Second recovery: waterflooding and pressure maintenance -- oil recovery: 30 - 50%.

Tertiary recovery: thermal, gas injection, chemical, other -- oil recovery: >50% and up to 80+%
  • Thermal: steam, hot water, combustion
  • Gas injection: CO2, hydrocarbon (propane), nitrogen/flue
  • Chemical: alkali, surfactant, polymer
  • Other: microbial, acoustic, electromagnetic
  • IOR: improved oil recovery includes both secondary and tertiary recovery methods
  • EOR: enhanced oil recovery pertains to "tertiary recovery" only
An abstract statement: "The option of advanced-secondary-recovery, or improved-oil-recovery (IOR), technologies before full-field deployment of EOR can be a better first option before deployment of capital-intensive EOR projects. The Middle East's general drive toward ultimate oil recovery instead of immediate oil recovery is highlighted in the context of EOR."
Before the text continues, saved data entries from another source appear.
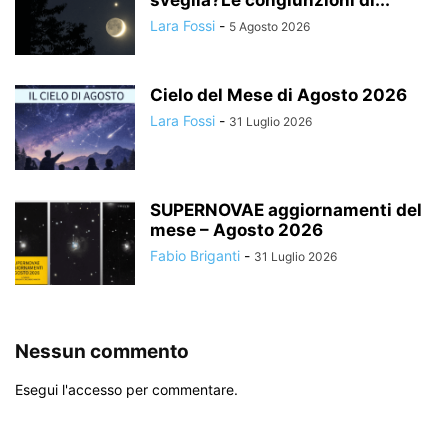
Lara Fossi
-
5 Agosto 2026
Cielo del Mese di Agosto 2026
Lara Fossi
-
31 Luglio 2026
SUPERNOVAE aggiornamenti del
mese – Agosto 2026
Fabio Briganti
-
31 Luglio 2026
Nessun commento
Esegui l'accesso per commentare.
Sources of CO2 production:
  • Cement: largest industrial source -- 1,000 metric tons of CO2 (MtCO2)/year
  • Oil and gas processing: 850 MtCO2/year
  • Iron and steel production: 650 MtCO2/year
So, there you have it.

Even if "they" don't ship the CO2 back to Saudi for EOR, there are a lot of EOR opportunities in the US. When I see "EOR" under discussion, I think Denbury (DNR).

2 comments:

  1. CO2 is a resource, not a threat.

    It is for growing plants, and producing oil.

    Organic CO2 for organic food and organic energy.

    Try life without it.

    Anon 1

    ReplyDelete
    Replies
    1. Oxygen is toxic also for some organisms, and is toxic to humans in too high of a concentration, also.